We sorted the dataset used by Westendorp and Kirkwood[28]
in order to determine exactly who are these “childless”
long-lived women. We found that most of these claims belong to obscure,
poorly studied branches of genealogical trees rather than to the
well-documented
families (kings, princes, counts, and earls). The percentage of
“childlessness”
among long-lived women (lifespan above 80 years, born before 1800)
dropped
from 43% in poorly documented families to 23% in better-studied
families
(where husbands belonged to nobility ranks higher than barons and
baronets).
These findings indicate that data quality concerns should be taken
seriously
when studying evolutionary trade-offs between fertility and longevity
in
human populations.
It is also important to understand that childlessness cannot be an indicator of poor biological fecundability unless other social explanations are ruled out. For example, woman can be perfectly fertile at younger ages but still childless simply because she married too late. This is illustrated by the following case taken from the dataset analyzed by Westendorp and Kirkwood[28]: |
|
Anderlechtia Clarissa
Chetwynd (1765–1855),
allegedly childless, lived 90 years. Our cross-checking did not
challenge
her childless status but revealed a trivial explanation for her
infertility:
she married at age 41 years (May 2, 1806) and therefore could hardly
have
any children.
|
|
We found at least 17 other
cases in the
same dataset when childlessness could be explained by the late age of
women
at their marriage (first marriage after 37 years).
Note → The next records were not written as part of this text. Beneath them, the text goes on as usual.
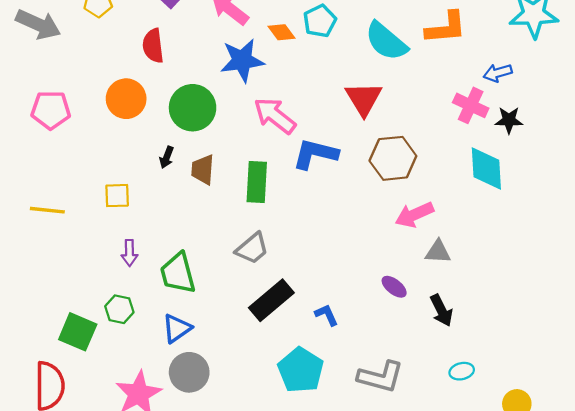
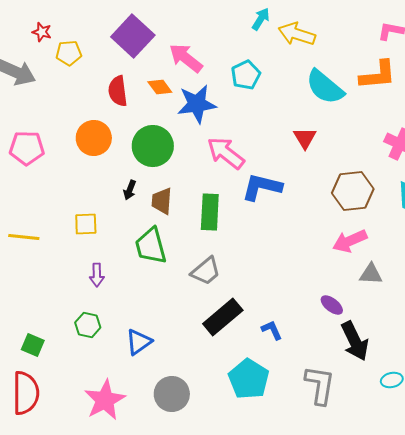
cyan pentagon: (320, 21) -> (246, 75), moved
orange diamond: (281, 32) -> (160, 87), moved
red triangle: (364, 99) -> (305, 138), size x0.7
brown hexagon: (393, 158) -> (353, 191), moved
green trapezoid: (178, 273) -> (151, 246), moved
black arrow: (441, 310) -> (355, 341), moved, size x1.4
green square: (78, 332) -> (33, 345), moved, size x0.7
gray circle: (189, 372) -> (172, 394), moved
gray L-shape: (381, 377) -> (320, 385), turned -96

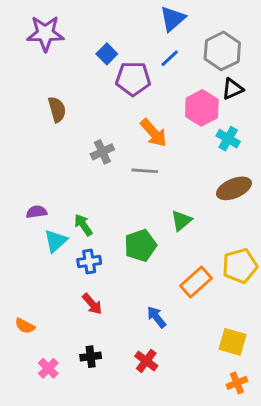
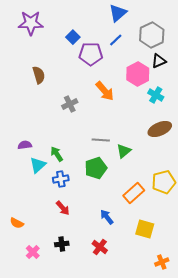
gray line: (145, 171) -> (101, 140), moved
yellow square: (233, 342) -> (145, 229), moved

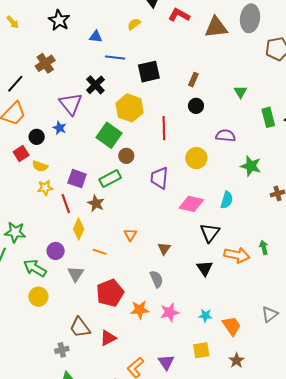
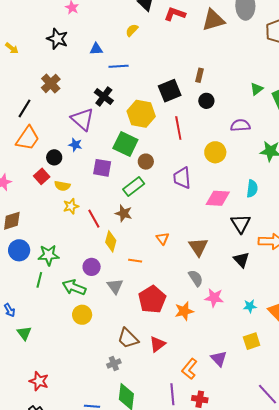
black square: (149, 72) -> (170, 91), moved
green triangle: (240, 92) -> (257, 89), moved, turned 32
purple square: (77, 179) -> (102, 168), moved
brown triangle: (164, 249) -> (198, 247), size x1.5
pink star: (170, 312) -> (214, 298), moved, turned 30

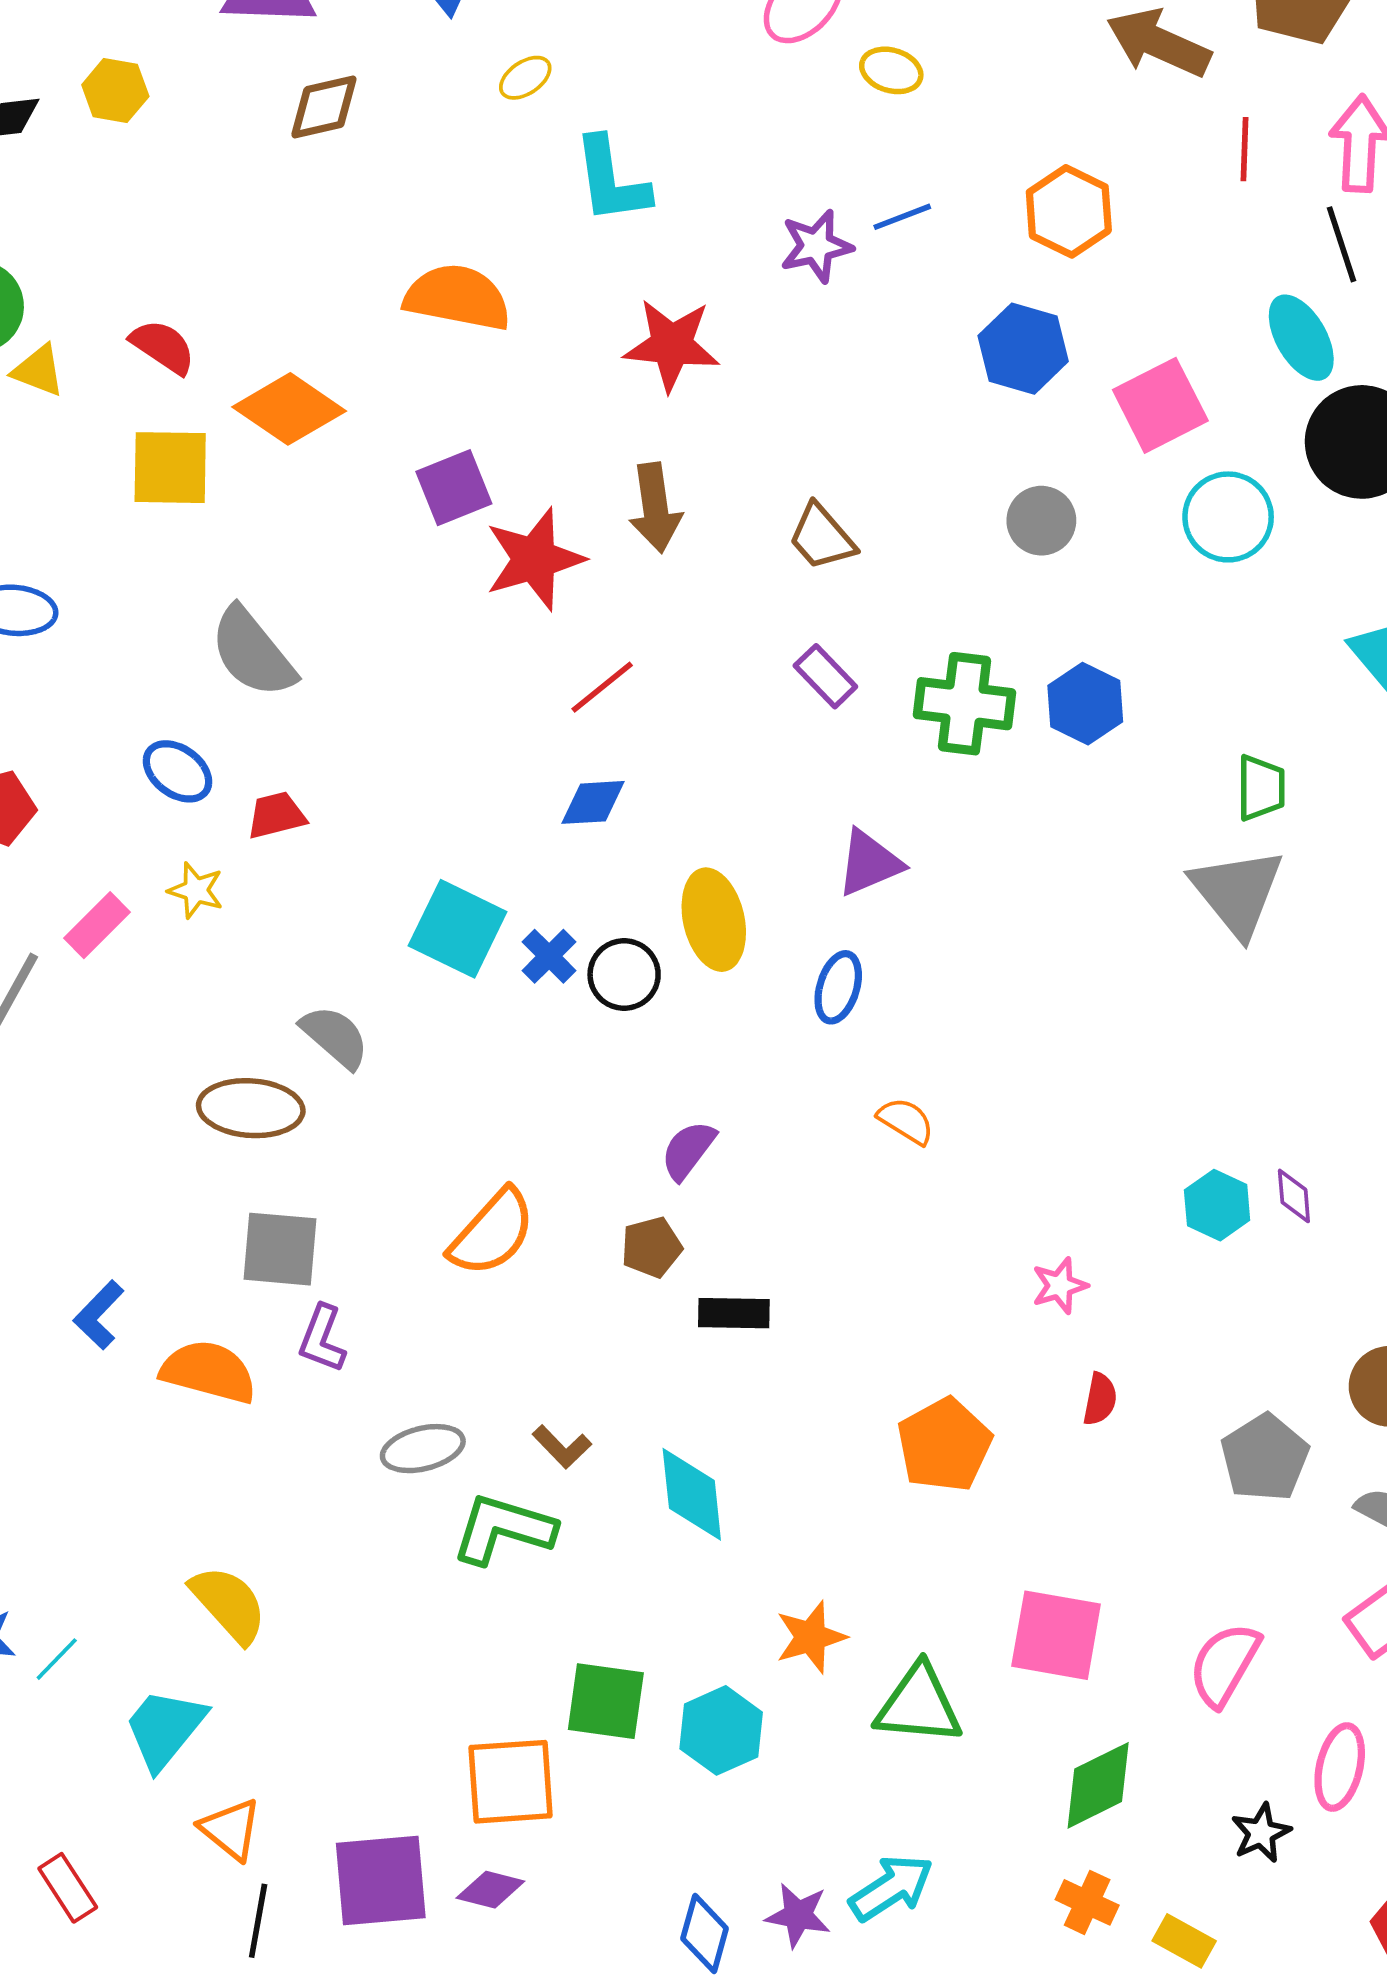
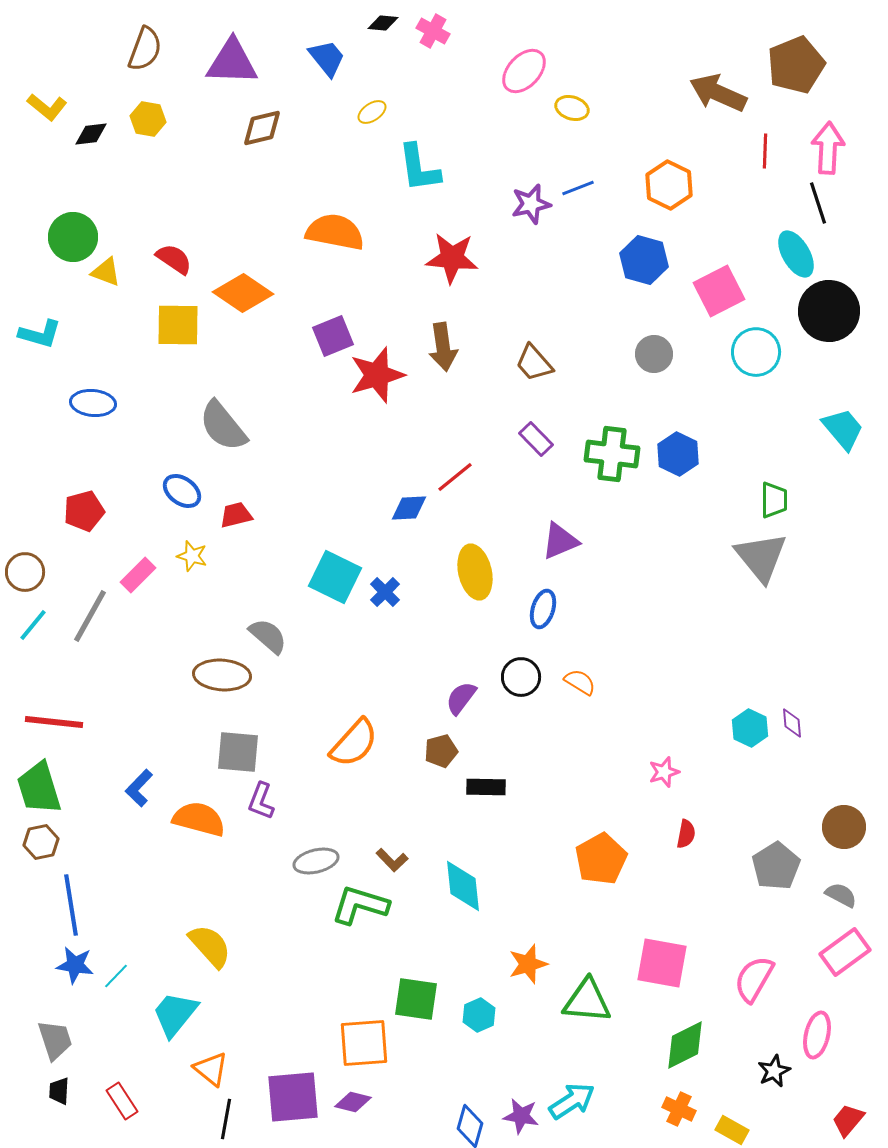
red line: (602, 687) -> (455, 477), moved
black circle: (624, 975) -> (521, 677), moved
cyan hexagon: (721, 1730) -> (479, 1015), size x0.7

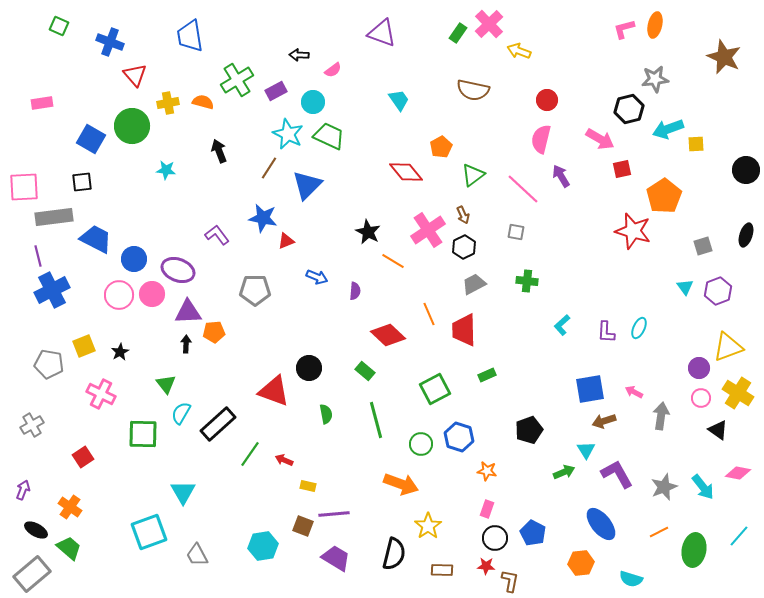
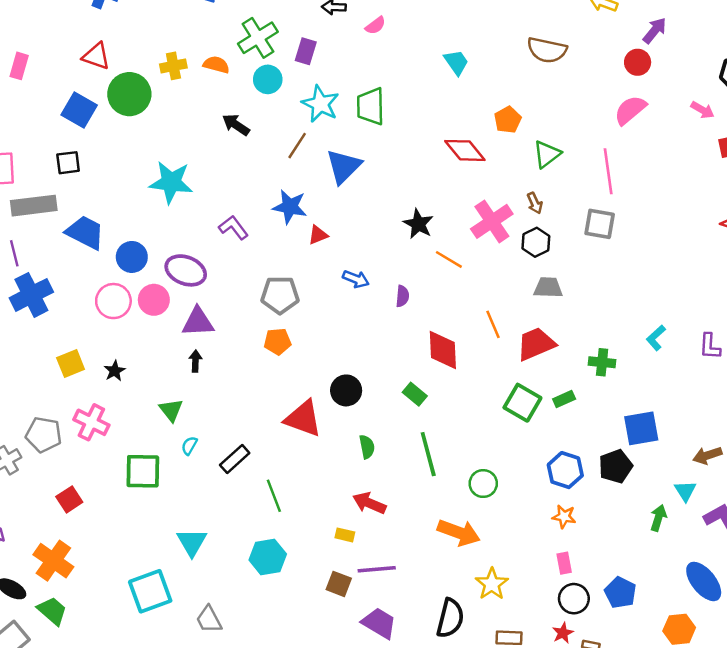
red triangle: (135, 75) -> (96, 56), moved, turned -30
purple rectangle: (276, 91) -> (306, 51), turned -45
cyan circle: (313, 102) -> (268, 79), moved
pink rectangle: (42, 103) -> (19, 66), turned -65
green trapezoid: (329, 136) -> (371, 106), turned -116
pink semicircle: (541, 139) -> (630, 110), turned 36
pink arrow: (600, 139) -> (702, 110), size x0.7
black arrow: (219, 151) -> (236, 125), turned -35
cyan star: (166, 170) -> (171, 182), moved, size x1.8
purple arrow: (561, 176) -> (655, 30), moved, turned 70
pink line: (523, 189) -> (608, 171), turned 39
gray square: (516, 232) -> (600, 224), size x1.5
green cross: (527, 281) -> (602, 362), moved
gray trapezoid: (474, 284) -> (548, 288), turned 30
red trapezoid: (464, 330) -> (536, 344), turned 68
orange pentagon: (214, 332) -> (278, 341), moved
red diamond: (388, 335) -> (443, 350), turned 44
gray pentagon: (49, 364) -> (44, 435), moved
green square: (435, 389) -> (522, 403), moved, turned -32
blue square: (590, 389) -> (641, 428), moved
cyan semicircle: (181, 413) -> (189, 446), size x0.7
black rectangle: (218, 424) -> (235, 459), size x0.7
blue hexagon: (459, 437) -> (565, 470), moved
green line: (250, 454) -> (274, 496), turned -56
red arrow: (284, 460) -> (369, 503), moved, size x1.5
green arrow: (564, 472) -> (658, 518), turned -50
orange cross: (70, 507) -> (53, 561), size x1.4
pink rectangle: (487, 509) -> (564, 563), turned -30
cyan hexagon: (263, 546) -> (268, 557), moved
red star: (486, 566) -> (563, 633), turned -30

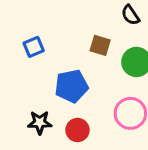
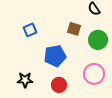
black star: (40, 122) -> (25, 80), moved

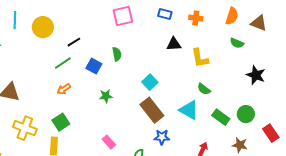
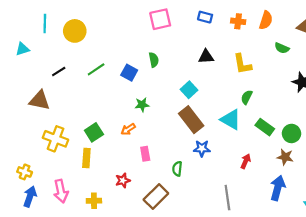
orange semicircle: (232, 16) -> (266, 20), moved
black line: (74, 42) -> (59, 72), moved
black triangle: (174, 44) -> (206, 57), moved
orange arrow: (64, 89) -> (128, 129), moved
green semicircle: (204, 89) -> (247, 97), turned 80
green circle: (246, 114) -> (292, 133), moved
pink rectangle: (109, 142) -> (145, 154), turned 32

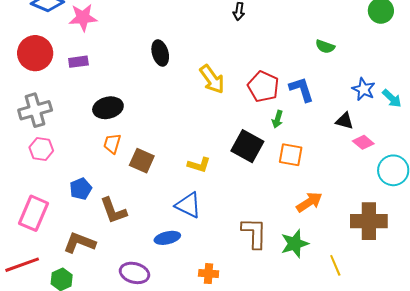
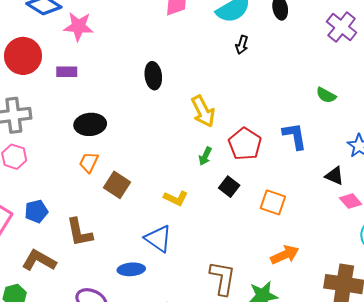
red pentagon: (263, 87) -> (245, 144), moved
green arrow: (277, 119) -> (205, 156), moved
black square: (247, 146) -> (229, 187), size x0.6
blue pentagon: (81, 189) -> (36, 211), moved

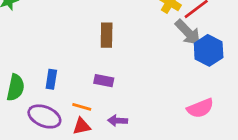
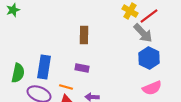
blue hexagon: (209, 50) -> (149, 58), moved
blue rectangle: (51, 79) -> (44, 67), size x1.6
Furthermore, a perfectly fertile woman can nevertheless be childless if
she married an old infertile man. Here is an example from the same
dataset: |
|
Mary Woolley Gibbings (1799–1889),
allegedly childless, lived 90 years. Our cross-checking did not
challenge
her childlessness but revealed a simple explanation: her husband, Sir
Cotton
Stapleton (1773–1865),
6th Baronet, was 65 years old when they married on October 2, 1838. It
would not be fair to blame this long-lived lady for her
infertility!
|
|
We found at least 19 similar
cases in
the same dataset when women's childlessness was probably caused by her
husband's infertility (husband's age at marriage was more than 50
years).
A fertile woman can also be childless if her husband died shortly after
the marriage. This is illustrated by the following example: |
|
Catherine von Oldenburg (1538–1620),
allegedly childless, lived 82 years. Our data cross-checking did not
challenge
her childlessness but revealed a possible trivial explanation: her
husband,
Albert II von Hoya (1526–1562/63)
died shortly after they married on June 1, 1561.
|
|
We found at least six
additional cases
in the same dataset when childlessness could be caused by early death
of
the husband living less than 3 years after the marriage.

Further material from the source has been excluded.